**SUPPLIED ENTRIES:**

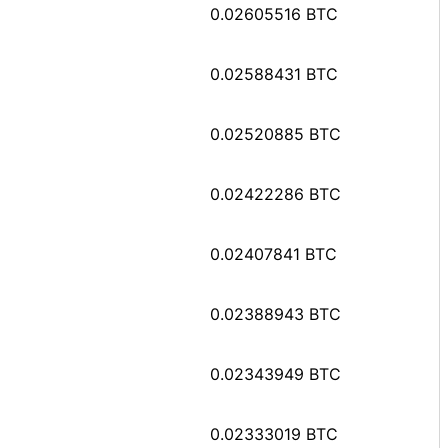
0.02605516 BTC
0.02588431 BTC
0.02520885 BTC
0.02422286 BTC
0.02407841 BTC
0.02388943 BTC
0.02343949 BTC
0.02333019 BTC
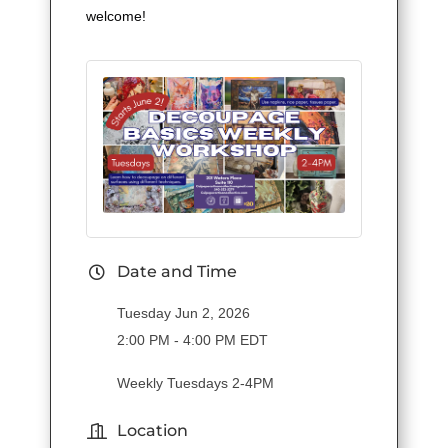
welcome!
Date and Time
Tuesday Jun 2, 2026
2:00 PM - 4:00 PM EDT
Weekly Tuesdays 2-4PM
Location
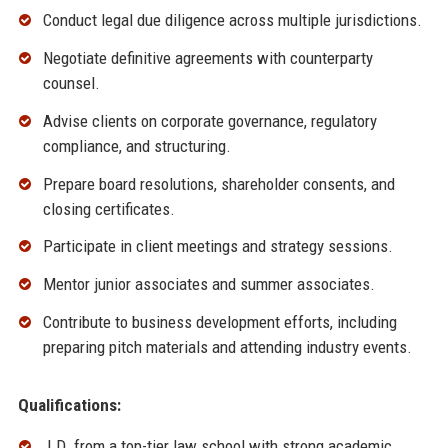
Conduct legal due diligence across multiple jurisdictions.
Negotiate definitive agreements with counterparty
counsel.
Advise clients on corporate governance, regulatory
compliance, and structuring.
Prepare board resolutions, shareholder consents, and
closing certificates.
Participate in client meetings and strategy sessions.
Mentor junior associates and summer associates.
Contribute to business development efforts, including
preparing pitch materials and attending industry events.
Qualifications:
J.D. from a top-tier law school with strong academic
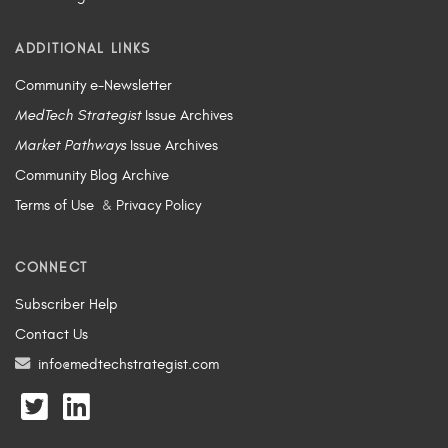
ADDITIONAL LINKS
Community e-Newsletter
MedTech Strategist
Issue Archives
Market Pathways
Issue Archives
Community Blog Archive
Terms of Use
&
Privacy Policy
CONNECT
Subscriber Help
Contact Us
info@medtechstrategist.com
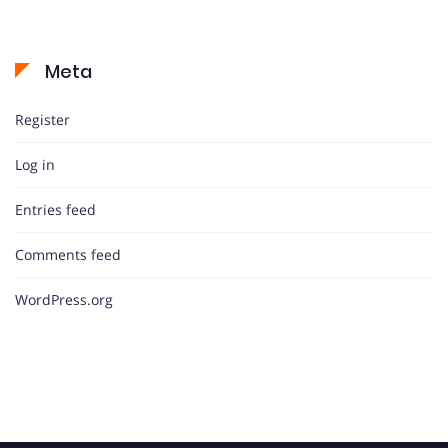
Meta
Register
Log in
Entries feed
Comments feed
WordPress.org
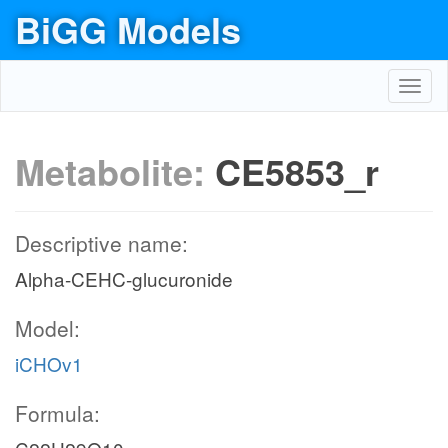
BiGG Models
Toggl
navig
Metabolite:
CE5853_r
Descriptive name:
Alpha-CEHC-glucuronide
Model:
iCHOv1
Formula:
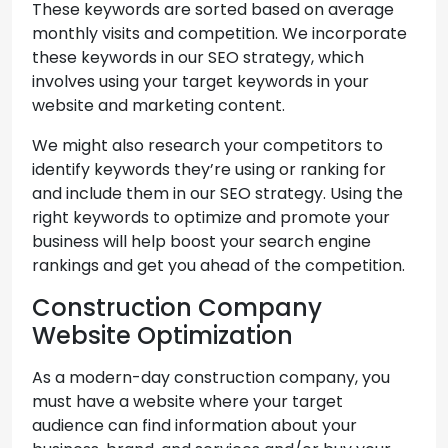
These keywords are sorted based on average
monthly visits and competition. We incorporate
these keywords in our SEO strategy, which
involves using your target keywords in your
website and marketing content.
We might also research your competitors to
identify keywords they’re using or ranking for
and include them in our SEO strategy. Using the
right keywords to optimize and promote your
business will help boost your search engine
rankings and get you ahead of the competition.
Construction Company
Website Optimization
As a modern-day construction company, you
must have a website where your target
audience can find information about your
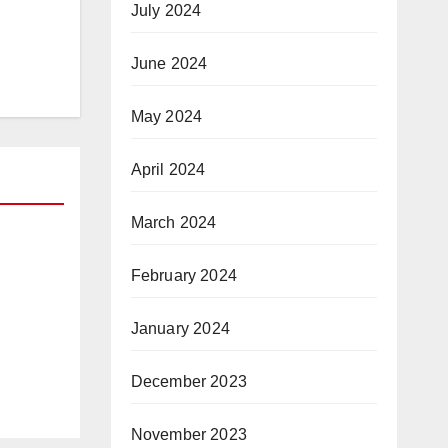
July 2024
June 2024
May 2024
April 2024
March 2024
February 2024
a
January 2024
e
Day
December 2023
arma
st a
November 2023
hip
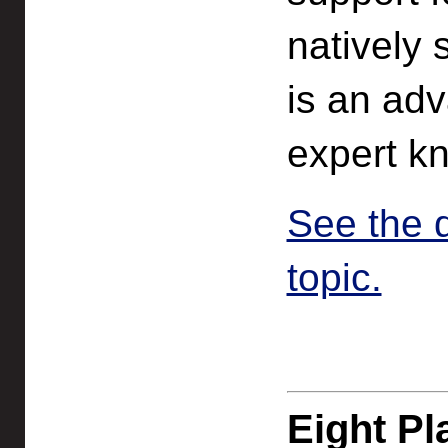
natively 
is an ad
expert k
See the 
topic.
Eight Pl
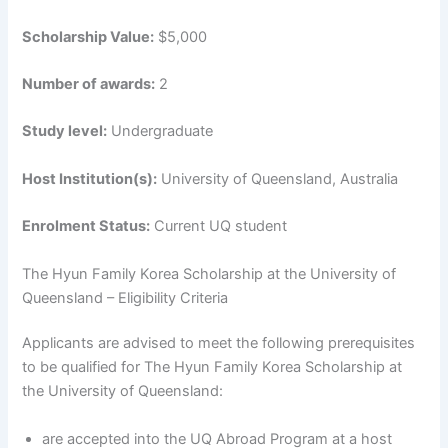
Scholarship Value:
$5,000
Number of awards:
2
Study level:
Undergraduate
Host Institution(s):
University of Queensland, Australia
Enrolment Status:
Current UQ student
The Hyun Family Korea Scholarship at the University of
Queensland – Eligibility Criteria
Applicants are advised to meet the following prerequisites
to be qualified for The Hyun Family Korea Scholarship at
the University of Queensland:
are accepted into the UQ Abroad Program at a host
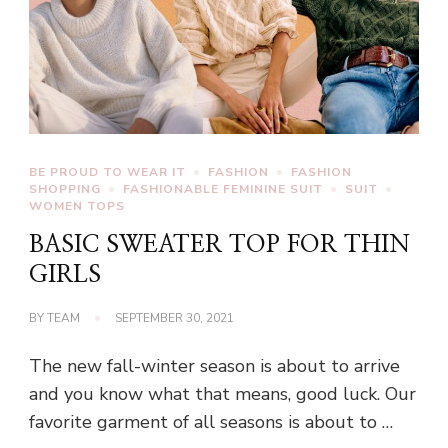
BE PROUD TO WEAR IT
FASHION
FASHION
SHOPPING
FASHIONABLE FEMININE SUIT
SUIT
WOMEN TOPS
BASIC SWEATER TOP FOR THIN
GIRLS
BY
TEAM
SEPTEMBER 30, 2021
The new fall-winter season is about to arrive
and you know what that means, good luck. Our
favorite garment of all seasons is about to …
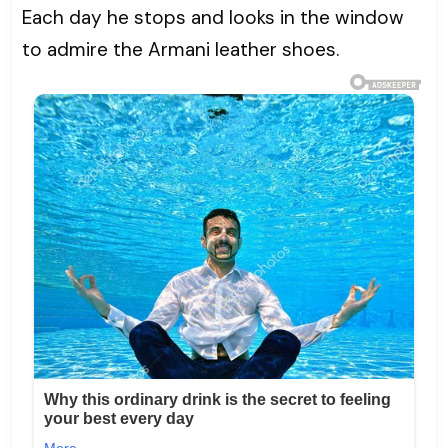
Each day he stops and looks in the window
to admire the Armani leather shoes.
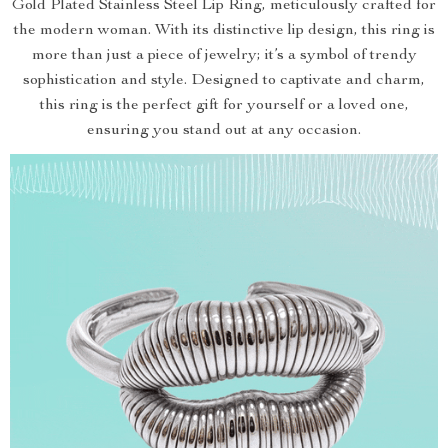
Gold Plated Stainless Steel Lip Ring, meticulously crafted for
the modern woman. With its distinctive lip design, this ring is
more than just a piece of jewelry; it’s a symbol of trendy
sophistication and style. Designed to captivate and charm,
this ring is the perfect gift for yourself or a loved one,
ensuring you stand out at any occasion.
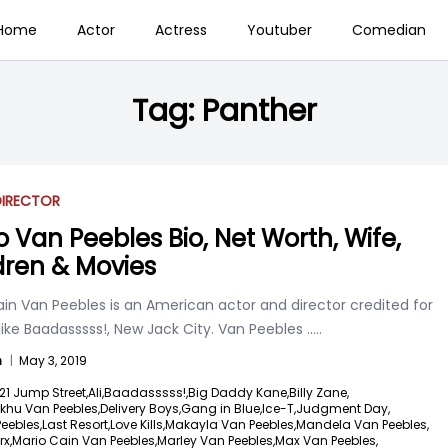
Home
Actor
Actress
Youtuber
Comedian
Tag:
Panther
DIRECTOR
o Van Peebles Bio, Net Worth, Wife,
dren & Movies
in Van Peebles is an American actor and director credited for
ike Baadasssss!, New Jack City. Van Peebles
.....
n
|
May 3, 2019
21 Jump Street,
Ali,
Baadasssss!,
Big Daddy Kane,
Billy Zane,
khu Van Peebles,
Delivery Boys,
Gang in Blue,
Ice-T,
Judgment Day,
Peebles,
Last Resort,
Love Kills,
Makayla Van Peebles,
Mandela Van Peebles,
x,
Mario Cain Van Peebles,
Marley Van Peebles,
Max Van Peebles,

**TASK:** Report the number of lines in the material above holding the word "this", without anything else.

**EXERCISE OUTPUT:** 2